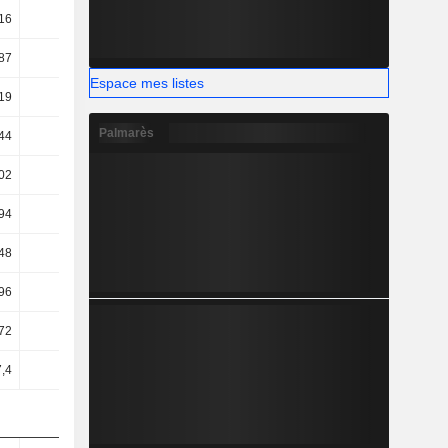
16
2,03
2,01
1,85
87
29,74
28,41
24,96
Espace mes listes
19
18,17
17,19
12,31
Palmarès
44
12,88
15,59
10,71
02
6,55
6,69
2,72
94
5,53
5,84
1,33
48
5,13
4,89
0,81
96
5,25
6,18
2,96
72
9,32
3,42
5,82
7,4
11,34
5,69
8,02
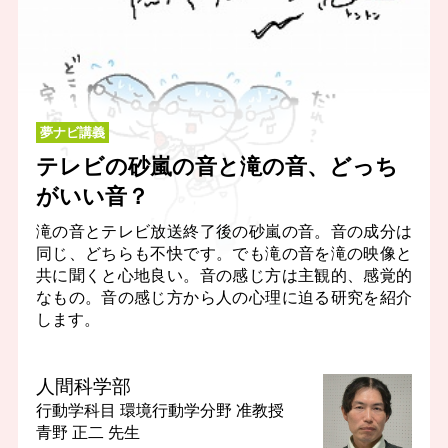
夢ナビ講義
テレビの砂嵐の音と滝の音、どっち
がいい音？
滝の音とテレビ放送終了後の砂嵐の音。音の成分は
同じ、どちらも不快です。でも滝の音を滝の映像と
共に聞くと心地良い。音の感じ方は主観的、感覚的
なもの。音の感じ方から人の心理に迫る研究を紹介
します。
人間科学部
行動学科目 環境行動学分野
准教授
青野 正二 先生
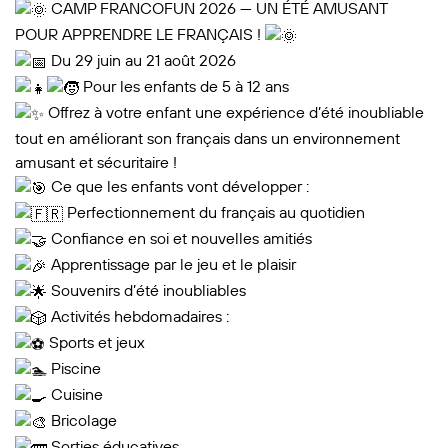
CAMP FRANCOFUN 2026 — UN ÉTÉ AMUSANT
POUR APPRENDRE LE FRANÇAIS !
Du 29 juin au 21 août 2026
Pour les enfants de 5 à 12 ans
Offrez à votre enfant une expérience d’été inoubliable
tout en améliorant son français dans un environnement
amusant et sécuritaire !
Ce que les enfants vont développer :
Perfectionnement du français au quotidien
Confiance en soi et nouvelles amitiés
Apprentissage par le jeu et le plaisir
Souvenirs d’été inoubliables
Activités hebdomadaires :
Sports et jeux
Piscine
Cuisine
Bricolage
Sorties éducatives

■ ■ ■

Pull each line that includes the word "enfants" out of the material above.

RESULT OF THE TASK →
Pour les enfants de 5 à 12 ans
Ce que les enfants vont développer :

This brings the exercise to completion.